Dr. Joseph Okello sees God’s faithfulness in his failures as much as his successes. As a young man, he ran from God’s call to pastoral ministry to pursue a career at a prominent bank in Kenya. But although he knew he’d aced his pre-employment tests, he somehow failed. That failure invited him to truly respond to God’s call, pursue theological education, and now teach as Professor of Philosophy of Christian Religion at Asbury Seminary.

“I knew that my failure of these tests had to be God, and I blamed him for failing,” Dr. Okello said. “But God seemed to have better plans for me, and I’m glad today that I failed that interview. I had no explanation why, but looking back, I knew that God’s faithfulness can sometimes show up in failure.”

Dr. Okello applied to Scott Theological College in Kenya, only to be turned away due to lack of funds. Discouraged and wondering if he’d misunderstood God’s plan, he fasted for two weeks, asking God what to do next. Finally, at the prompting of the Holy Spirit, he realized he wanted the degree for the credentials, not to serve others. As he confessed his pride, he recalls telling the Lord, “I’m giving you until Saturday at 5:00 PM, and if I don’t see any assurance of financial provision then I’ll assume you’re not calling me to ministry.”

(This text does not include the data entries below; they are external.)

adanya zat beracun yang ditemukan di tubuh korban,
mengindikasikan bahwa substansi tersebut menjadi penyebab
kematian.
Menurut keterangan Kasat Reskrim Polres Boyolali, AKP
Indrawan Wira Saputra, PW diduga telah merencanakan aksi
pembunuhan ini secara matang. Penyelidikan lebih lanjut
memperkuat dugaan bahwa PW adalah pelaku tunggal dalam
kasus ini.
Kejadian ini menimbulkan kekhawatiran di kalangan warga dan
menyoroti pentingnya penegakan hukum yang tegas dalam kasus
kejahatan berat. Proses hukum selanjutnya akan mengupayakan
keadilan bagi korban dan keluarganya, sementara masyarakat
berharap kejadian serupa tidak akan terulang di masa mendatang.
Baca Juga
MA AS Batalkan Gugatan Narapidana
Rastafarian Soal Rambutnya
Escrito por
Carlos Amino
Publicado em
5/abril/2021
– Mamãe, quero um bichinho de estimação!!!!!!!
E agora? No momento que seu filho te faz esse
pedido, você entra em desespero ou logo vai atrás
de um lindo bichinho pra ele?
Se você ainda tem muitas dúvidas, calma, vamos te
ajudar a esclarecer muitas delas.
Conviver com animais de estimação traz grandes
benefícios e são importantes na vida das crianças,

On Saturday, Dr. Okello checked his mail, receiving only a water bill. Later that day, he went to visit a missionary who had mentored him. As soon as the missionary saw him, he offered a ride to school and money to cover his tuition. It was 4:59.

“He’s never too late,” Dr. Okello said. “He’s never too early. He doesn’t come at the 11th hour. He comes right on time.”

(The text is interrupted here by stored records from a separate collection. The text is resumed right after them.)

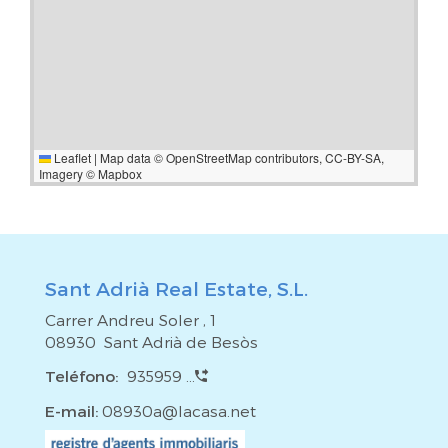
Leaflet
|
Map data ©
OpenStreetMap
contributors,
CC-BY-SA
,
Imagery ©
Mapbox
Sant Adrià Real Estate, S.L.
Carrer Andreu Soler , 1
08930 Sant Adrià de Besòs
Teléfono:
935959 ...
E-mail:
08930a@lacasa.net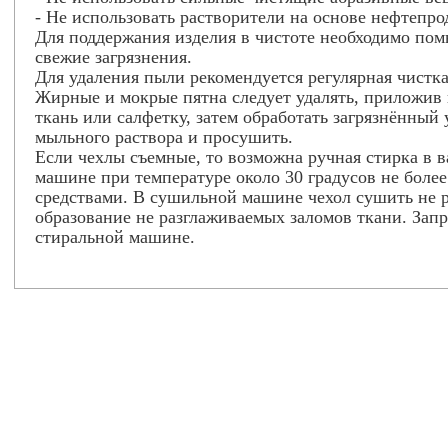
- Не использовать растворители на основе нефтепро
Для поддержания изделия в чистоте необходимо пом
свежие загрязнения.
Для удаления пыли рекомендуется регулярная чистка
Жирные и мокрые пятна следует удалять, приложи
ткань или салфетку, затем обработать загрязнённый
мыльного раствора и просушить.
Если чехлы съемные, то возможна ручная стирка в в
машине при температуре около 30 градусов не боле
средствами. В сушильной машине чехол сушить не р
образование не разглаживаемых заломов ткани. Зап
стиральной машине.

After graduating from Scott, Dr. Okello pastored a church in Nairobi for two years before leaving to pursue an M.Div. and M.A. in Church Music from Asbury Theological Seminary. After graduation, he planned to return to Kenya and resume pastoring, but his professor encouraged him to pursue a Ph.D. He applied to several Christian schools but didn’t receive a scholarship. Again, at his professors prompting, he applied to the philosophy program at the University of Kentucky, was accepted and received a full scholarship.

“After a lifetime of considerable prayer and asking God and telling God what I want, then I wait to see how things unfold and how they unfold to me is how I interpret God to be working,” he said.

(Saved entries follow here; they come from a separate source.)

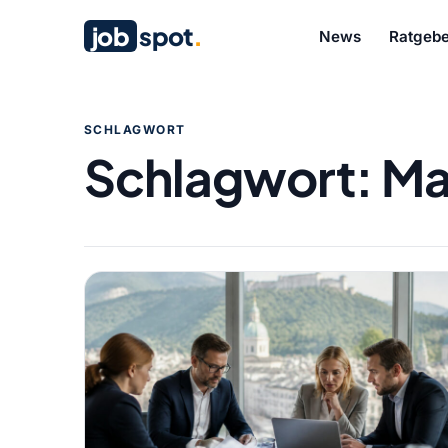
job
spot
.
News
Ratgebe
SCHLAGWORT
Schlagwort:
Ma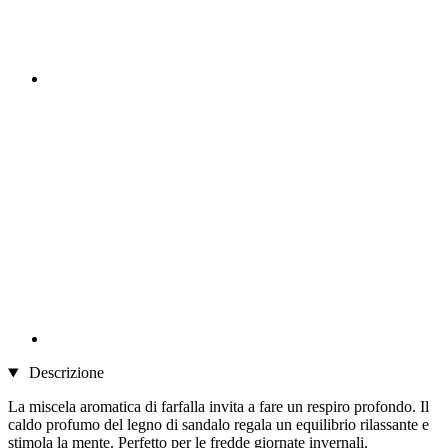
Descrizione
La miscela aromatica di farfalla invita a fare un respiro profondo. Il
caldo profumo del legno di sandalo regala un equilibrio rilassante e
stimola la mente. Perfetto per le fredde giornate invernali.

After graduating, he was invited to teach part-time at Asbury Seminary while his wife finished her master’s at Eastern Kentucky University. After three years, he was invited to be the assistant professor of philosophy before transitioning to the Florida Dunnam campus in 2011. He teaches classes on the philosophy of religion, Christian ethics, contemporary theology and basic Christian doctrine.

“If your theology is messed up and your ecclesiology is messed up and your Christology is messed up, then you are going to be leading people in the wrong way,” Dr. Okello said. “Scripture reminds us that we, teachers of the word, will be judged with more strictness, because we have been entrusted with the truths of the faith, and it is important for us to sustain those truths with accuracy.”

Dr. Okello teaches philosophy and ethics from a sociological perspective, examining how we build our Christian ethics that inform the way we make decisions and then take action. His goal is to help his students become and lead a community of believers that lives out God’s command to make disciples.

Dr. Joseph Okello is Professor of Philosophy of Christian Religion at Asbury Seminary in Orlando, Fla.  He holds an M.A. and Ph.D. in philosophy from the University of Kentucky, an M.A. and an M.Div. from Asbury Seminary, and a B.A. in theology from Scott Theological Seminary in Kenya. Originally from Kenya, he has been in the U.S. since 1996. He has authored seven books and is currently working on four more.